AUDIT: Alcohol use disorders identification test; RCT: Randomized controlled trial; CDT: Carbohydrate-deficient transferrin; EVM: Educational video module; MELD: Model for end-stage liver disease; PEth: Phosphatidylethanol.

CONCLUSION

Twohig et al[1] presented preliminary evidence that multicomponent interventions (brief motivational interviewing + EVM + provider order set) are associated with increased AUD treatment initiation rates and reduced short-term alcohol use. However, substantial methodological limitations-particularly the inability to isolate the specific effects of EVM, small sample size, reliance on self-reported outcomes without consistent biomarker validation, and inadequate follow-up duration-limit the ability to draw causal conclusions regarding EVM effectiveness as a standalone intervention.
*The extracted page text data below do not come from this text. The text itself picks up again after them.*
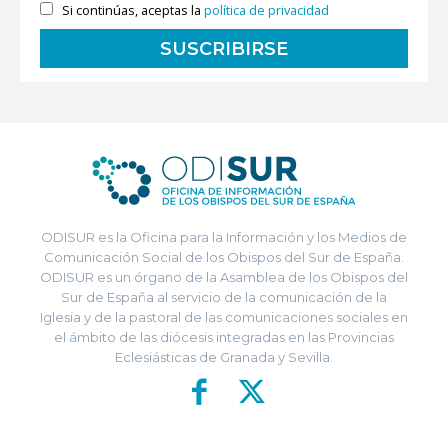
Si continúas, aceptas la
política de privacidad
ODISUR es la Oficina para la Información y los Medios de
Comunicación Social de los Obispos del Sur de España.
ODISUR es un órgano de la Asamblea de los Obispos del
Sur de España al servicio de la comunicación de la
Iglesia y de la pastoral de las comunicaciones sociales en
el ámbito de las diócesis integradas en las Provincias
Eclesiásticas de Granada y Sevilla.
Future research with a three-arm randomized design, validated objective outcome measures, adequate statistical power, and extended follow-up (minimum 12 months) is needed before implementation guidelines can be formulated. Given the potential scalability and low cost of video-based education, investment in rigorous evaluation through well-designed RCTs is justified to identify whether the EVM provides added value beyond standard brief interventions and provider system changes.